There are more people incarcerated in America than another other country in the world. The US prison population is also rapidly increasing according to recent statistics from the Department of Justice which recently reported a rise in the inmate population of more than 2.8 per cent at 62,000 inmates comprising nearly 2.25 million inmates, all of whom make phone calls worth over US$1 billion per year --– who says crime doesn’t pay!
Guilty or innocent, prisoners pay phone bills described by the American Bar Association as “exorbitant”. Grossly inflated phones rates of up to 636 per cent more than the average consumer voice rates are common; a cost usually born by the low-income relatives and single mother spouses of inmates.
The Kansas Department of Corrections (KDOC) in a recent statement announced that Embarq Payphone Services Inc. would be its new provider of inmate telephone services in an effort to address the problem with what it calls “significantly reduced rates.”
A local call from a Kansas prison currently costs a US$2.84 “surcharge” plus a mind-boggling $0.66 per minute for a local collect call. The proposed rate reduction for the same call will be a surcharge $1.70 and $0.40 per minute. EMBARQ provides inmate phone services in South Carolina, Michigan and Wisconsin in addition to numerous county facilities around the US.
Paul Cooper, Director & General Manager of EMBARQ said that he and his company are “are very excited to serve KDOC.” (Hmm, I can’t imagine why.)
Almost as bad off are the inmates in the New York state prison system administered by US carrier Verizon/MCI who over the past ten years have raked in hundreds of millions.
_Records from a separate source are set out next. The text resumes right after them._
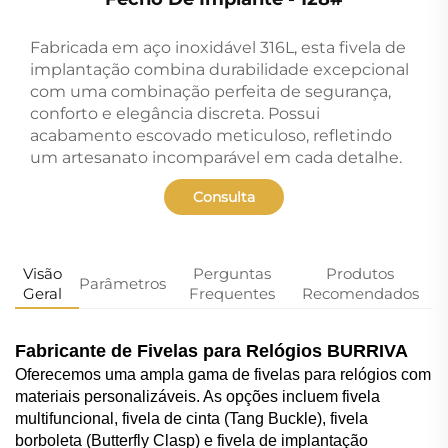
Fabricada em aço inoxidável 316L, esta fivela de
implantação
combina durabilidade excepcional
com uma combinação perfeita de segurança,
conforto e elegância discreta. Possui
acabamento escovado meticuloso, refletindo
um artesanato incomparável em cada detalhe.
Consulta
Visão
Perguntas
Produtos
Parâmetros
Geral
Frequentes
Recomendados
Fabricante de Fivelas para Relógios BURRIVA
Oferecemos uma ampla gama de fivelas para relógios com
materiais personalizáveis. As opções incluem fivela
multifuncional, fivela de cinta (Tang Buckle), fivela
borboleta (Butterfly Clasp) e fivela de implantação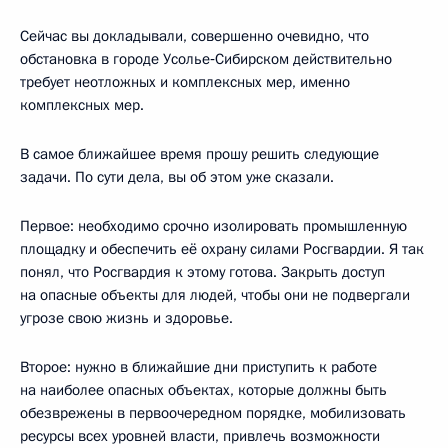
Сейчас вы докладывали, совершенно очевидно, что
обстановка в городе Усолье‑Сибирском действительно
требует неотложных и комплексных мер, именно
комплексных мер.
В самое ближайшее время прошу решить следующие
задачи. По сути дела, вы об этом уже сказали.
Первое: необходимо срочно изолировать промышленную
площадку и обеспечить её охрану силами Росгвардии. Я так
понял, что Росгвардия к этому готова. Закрыть доступ
на опасные объекты для людей, чтобы они не подвергали
угрозе свою жизнь и здоровье.
Второе: нужно в ближайшие дни приступить к работе
на наиболее опасных объектах, которые должны быть
обезврежены в первоочередном порядке, мобилизовать
ресурсы всех уровней власти, привлечь возможности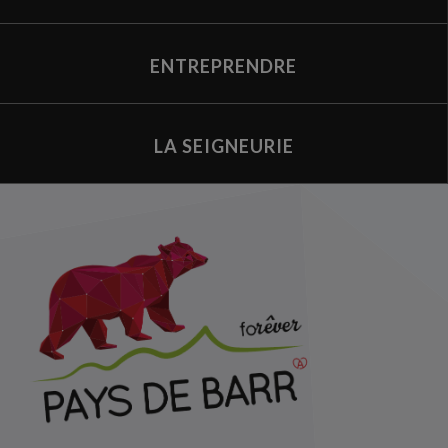
ENTREPRENDRE
LA SEIGNEURIE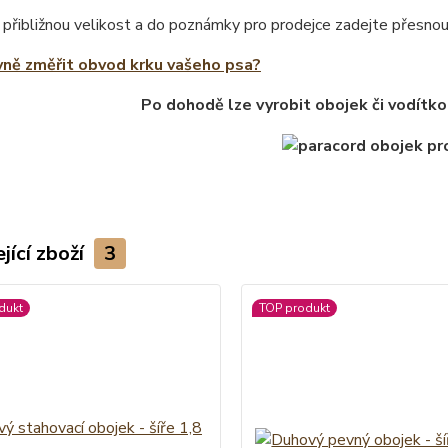
 přibližnou velikost a do poznámky pro prodejce zadejte přesno
vně změřit obvod krku vašeho psa?
Po dohodě lze vyrobit obojek či vodítko
jící zboží
3
dukt
TOP produkt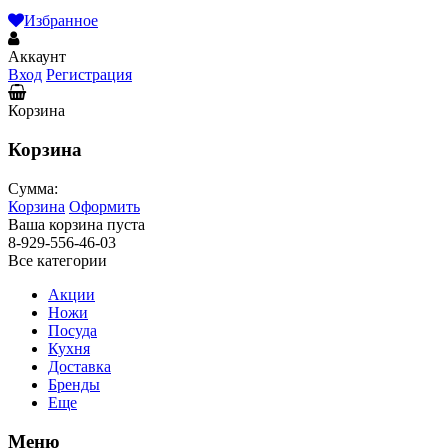
Избранное
Аккаунт
Вход
Регистрация
Корзина
Корзина
Сумма:
Корзина
Оформить
Ваша корзина пуста
8-929-556-46-03
Все категории
Акции
Ножи
Посуда
Кухня
Доставка
Бренды
Еще
Меню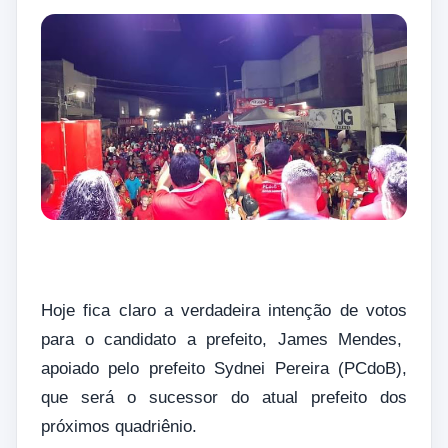
Hoje fica claro a verdadeira intenção de votos
para o candidato a prefeito, James Mendes,
apoiado pelo prefeito Sydnei Pereira (PCdoB),
que será o sucessor do atual prefeito dos
próximos quadriênio.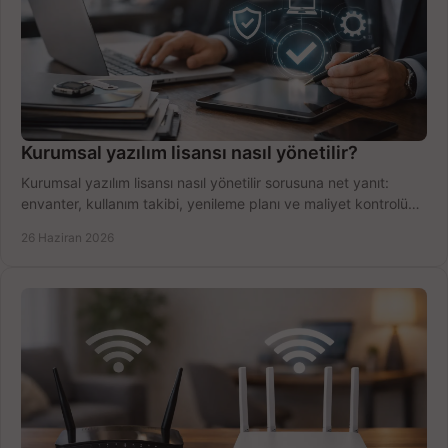
Kurumsal yazılım lisansı nasıl yönetilir?
Kurumsal yazılım lisansı nasıl yönetilir sorusuna net yanıt:
envanter, kullanım takibi, yenileme planı ve maliyet kontrolü
tek planda.
26 Haziran 2026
A study of the New York Department of Corrections (NY DOC) case revealed that customers who received collect calls from prisoners were charged an average per call initiation fee of $3.00 plus $.19 cents per minute.
By contrast, a long distance call using Verizon’s International Choice Plan from Los Angeles to London costs $.08 cents per minute.
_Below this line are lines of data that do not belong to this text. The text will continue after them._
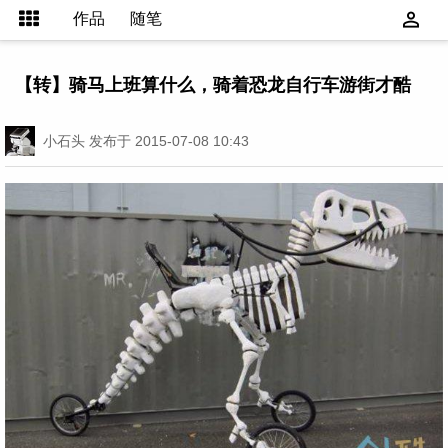
作品
随笔
【转】骑马上班算什么，骑着恐龙自行车游街才酷
小石头
发布于 2015-07-08 10:43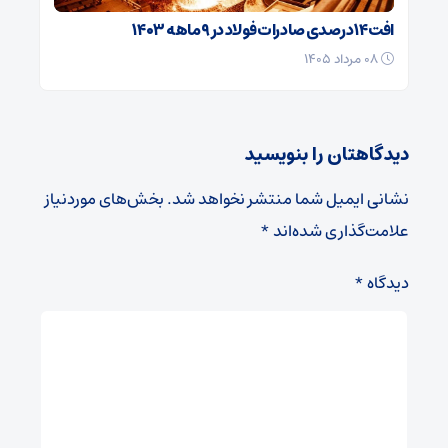
افت ۱۴ درصدی صادرات فولاد در ۹ ماهه ۱۴۰۳
۰۸ مرداد ۱۴۰۵
دیدگاهتان را بنویسید
نشانی ایمیل شما منتشر نخواهد شد.
بخش‌های موردنیاز
علامت‌گذاری شده‌اند
*
دیدگاه
*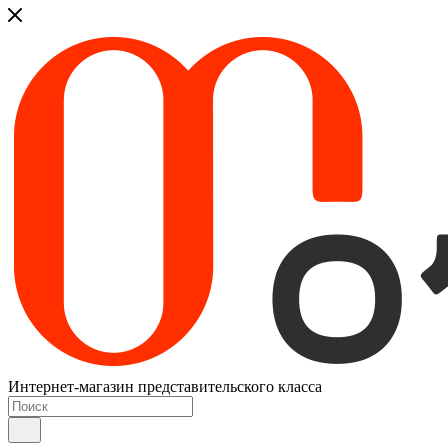
Интернет-магазин представительского класса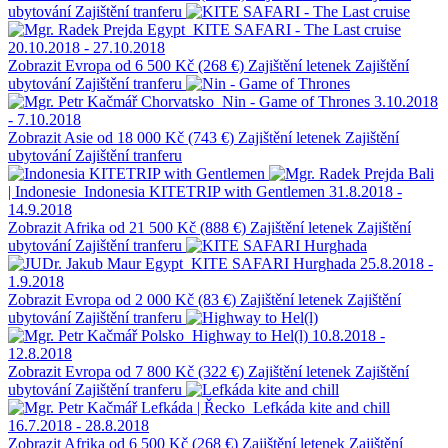
ubytování
Zajištění tranferu
Egypt
KITE SAFARI - The Last cruise
20.10.2018 - 27.10.2018
Zobrazit
Evropa
od 6 500 Kč (268 €)
Zajištění letenek
Zajištění
ubytování
Zajištění tranferu
Chorvatsko
Nin - Game of Thrones
3.10.2018
- 7.10.2018
Zobrazit
Asie
od 18 000 Kč (743 €)
Zajištění letenek
Zajištění
ubytování
Zajištění tranferu
Bali
| Indonesie
Indonesia KITETRIP with Gentlemen
31.8.2018 -
14.9.2018
Zobrazit
Afrika
od 21 500 Kč (888 €)
Zajištění letenek
Zajištění
ubytování
Zajištění tranferu
Egypt
KITE SAFARI Hurghada
25.8.2018 -
1.9.2018
Zobrazit
Evropa
od 2 000 Kč (83 €)
Zajištění letenek
Zajištění
ubytování
Zajištění tranferu
Polsko
Highway to Hel(l)
10.8.2018 -
12.8.2018
Zobrazit
Evropa
od 7 800 Kč (322 €)
Zajištění letenek
Zajištění
ubytování
Zajištění tranferu
Lefkáda | Řecko
Lefkáda kite and chill
16.7.2018 - 28.8.2018
Zobrazit
Afrika
od 6 500 Kč (268 €)
Zajištění letenek
Zajištění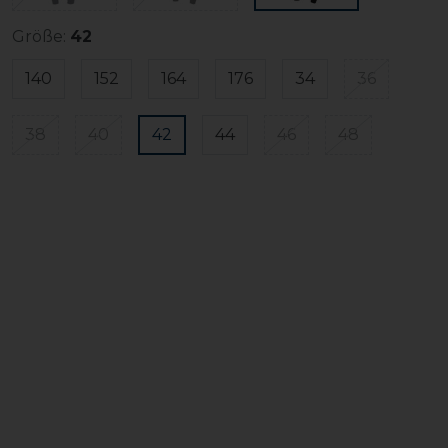
Größe:
42
140
152
164
176
34
36
38
40
42
44
46
48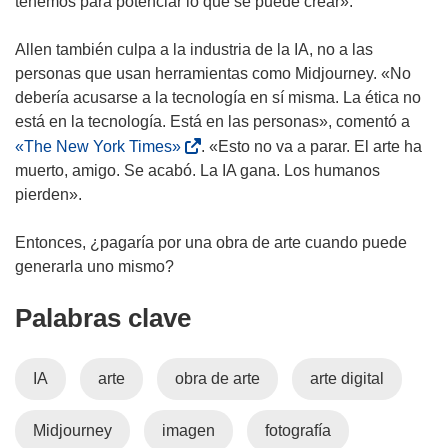
tenemos para potenciar lo que se puede crear».
u
e
e
n
Allen también culpa a la industria de la IA, no a las
v
u
personas que usan herramientas como Midjourney. «No
a
n
debería acusarse a la tecnología en sí misma. La ética no
v
a
está en la tecnología. Está en las personas», comentó a
e
n
(
«The New York Times»
. «Esto no va a parar. El arte ha
n
u
s
muerto, amigo. Se acabó. La IA gana. Los humanos
t
e
e
pierden».
a
v
a
n
a
b
Entonces, ¿pagaría por una obra de arte cuando puede
a
v
r
generarla uno mismo?
)
e
i
Palabras clave
n
r
t
á
a
e
IA
arte
obra de arte
arte digital
n
n
a
u
Midjourney
imagen
fotografía
)
n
The average prison phone call is also lengthy, at 19 minutes per call, due to steep call initiation fees adding up to about $6.61 per call. There are 66,000 prisoners in the New York State correction system at any given time using 3,335 collect call-only telephones making about 500,000 calls totaling than 9.5 million minutes and revenues in the millions of dollars a month for Verizon.
A paper by the legal advocacy group the Center for Constitutional Rights (CCR) does not mince words calling inmate phone rates “corporate exploitation” and now “illegal” having successfully sued to State of New York and MCI/Verizon to end exploitative practices that have unduly slapped prison family members with surcharges and inflated per-minute rates. The suit also addressed MCI/Verizon kickbacks to New York State to the tune of $200 million over the last ten years.
Evidence presented at trial revealed that prisoners’ families phone bills were commonly larded with “various extra surcharges” and excessive per minute charges often totaling in “the hundreds or even thousands of dollars a month,” according to court documents. This hardship was further compounded by arbitrary service interruption justified by carriers who “reserved the right to cut off service without notice if they see extra activity on an account and decide those accepting the charges may not be able to
pay.”
Carriers usually cite that security as the reason for increased inmate phone rates. Restrictions placed on inmate lines includes blocked numbers, outgoing calls or collect only calls as well as various conversation control and monitoring techniques. Calls are instantly terminated when, for example a second extension is off-hook or a call waiting notification tone is detected.
The CCR argues that the security explanation for astronomically high inmate phone rates is simply not a defensible argument.